VI. Trend: From "Passive Adaptation" to "Active Focus"

  The era when "a princess never worries about finding a husband" is long gone. In the past, the products of monopoly enterprises are now competing with private brands. In the past, it was "selling whatever and customers would buy it", while now it is "selling whatever customers want".

  Consciously focus on customers. It is not a "means to cope with competition" but the "fundamental for survival".

  - Apple's iOS system, from "Slide to unlock" to "Face ID", every iteration revolves around the "user experience" (for example, in order to let users tap the screen one less time, the R & D team spent half a year optimizing the interaction).

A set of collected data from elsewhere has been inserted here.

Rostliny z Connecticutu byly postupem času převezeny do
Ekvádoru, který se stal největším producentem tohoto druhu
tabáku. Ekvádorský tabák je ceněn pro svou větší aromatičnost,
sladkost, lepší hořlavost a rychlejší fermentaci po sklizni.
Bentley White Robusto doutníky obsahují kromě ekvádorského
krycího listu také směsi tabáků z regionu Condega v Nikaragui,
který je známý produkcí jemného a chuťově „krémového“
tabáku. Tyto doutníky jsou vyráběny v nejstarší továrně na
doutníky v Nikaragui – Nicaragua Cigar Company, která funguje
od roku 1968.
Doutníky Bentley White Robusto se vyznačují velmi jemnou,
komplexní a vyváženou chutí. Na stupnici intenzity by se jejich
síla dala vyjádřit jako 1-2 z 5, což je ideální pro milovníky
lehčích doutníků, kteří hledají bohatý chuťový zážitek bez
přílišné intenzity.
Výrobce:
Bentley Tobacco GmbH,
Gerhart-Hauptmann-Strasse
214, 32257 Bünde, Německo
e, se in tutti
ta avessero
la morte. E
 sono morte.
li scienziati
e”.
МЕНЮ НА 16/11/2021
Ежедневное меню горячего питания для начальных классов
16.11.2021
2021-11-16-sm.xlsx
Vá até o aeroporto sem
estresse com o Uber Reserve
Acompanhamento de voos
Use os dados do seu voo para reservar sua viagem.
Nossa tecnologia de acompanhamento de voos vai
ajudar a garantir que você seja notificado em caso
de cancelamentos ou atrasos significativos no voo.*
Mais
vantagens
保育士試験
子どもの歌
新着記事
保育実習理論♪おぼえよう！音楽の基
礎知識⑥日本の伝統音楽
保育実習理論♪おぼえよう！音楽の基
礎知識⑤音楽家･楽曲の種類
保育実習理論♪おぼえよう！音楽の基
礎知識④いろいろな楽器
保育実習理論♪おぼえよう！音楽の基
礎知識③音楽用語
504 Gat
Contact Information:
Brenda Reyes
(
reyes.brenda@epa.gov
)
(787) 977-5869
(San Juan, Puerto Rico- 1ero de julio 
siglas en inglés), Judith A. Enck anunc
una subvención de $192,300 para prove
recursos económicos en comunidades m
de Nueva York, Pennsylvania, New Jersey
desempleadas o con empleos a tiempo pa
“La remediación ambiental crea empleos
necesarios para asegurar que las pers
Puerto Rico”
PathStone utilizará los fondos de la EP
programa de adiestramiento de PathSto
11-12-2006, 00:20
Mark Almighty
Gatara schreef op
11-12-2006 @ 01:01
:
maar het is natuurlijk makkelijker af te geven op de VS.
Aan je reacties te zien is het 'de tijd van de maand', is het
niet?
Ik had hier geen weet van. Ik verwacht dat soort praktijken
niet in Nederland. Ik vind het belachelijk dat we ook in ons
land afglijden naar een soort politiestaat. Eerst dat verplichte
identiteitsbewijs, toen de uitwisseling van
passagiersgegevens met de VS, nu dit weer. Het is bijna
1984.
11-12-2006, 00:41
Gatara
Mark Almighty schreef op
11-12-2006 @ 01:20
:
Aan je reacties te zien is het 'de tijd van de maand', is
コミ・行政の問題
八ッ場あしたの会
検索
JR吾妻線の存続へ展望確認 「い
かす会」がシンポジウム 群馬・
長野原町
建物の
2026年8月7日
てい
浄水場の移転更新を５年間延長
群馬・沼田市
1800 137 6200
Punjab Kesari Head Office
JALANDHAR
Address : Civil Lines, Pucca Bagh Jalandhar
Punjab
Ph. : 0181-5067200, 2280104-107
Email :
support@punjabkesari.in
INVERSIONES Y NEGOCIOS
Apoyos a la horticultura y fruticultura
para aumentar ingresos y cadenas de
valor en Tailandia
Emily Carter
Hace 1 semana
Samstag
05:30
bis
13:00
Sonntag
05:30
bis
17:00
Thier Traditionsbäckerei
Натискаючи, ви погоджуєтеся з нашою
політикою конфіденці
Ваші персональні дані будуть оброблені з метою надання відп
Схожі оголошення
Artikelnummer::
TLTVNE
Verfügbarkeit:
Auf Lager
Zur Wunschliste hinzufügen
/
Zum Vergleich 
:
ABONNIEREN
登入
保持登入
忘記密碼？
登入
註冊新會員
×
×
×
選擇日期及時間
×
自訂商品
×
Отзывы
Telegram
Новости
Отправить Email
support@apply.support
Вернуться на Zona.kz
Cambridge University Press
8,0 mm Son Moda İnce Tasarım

  - The service at Haidilao, from "offering cushions to pregnant women" to "helping customers cook shrimp dumplings", every detail stems from "customer needs" (for example, employees will actively ask, "Does your child need children's tableware?").

  - The "zero-sugar, zero-calorie" drinks of Yuanqi Forest were not conceived out of thin air. Instead, after conducting surveys on 100,000 young users, it was found that the core demand was "wanting to drink something sweet but fearing weight gain".

  Conclusion:

  The relationship between an organization and its customers has never been one of "opposition" or "dependence," but rather "symbiosis"—an organization survives because of customers' choices, and customers benefit from the value provided by the organization. Consciously making "customer focus" a priority is not about "ingratiating" but "respecting the law"; it's not about "lowering one's status" but "finding the right position." Only by embedding "customer needs" into the organization's DNA can it remain invincible in the ever - changing market.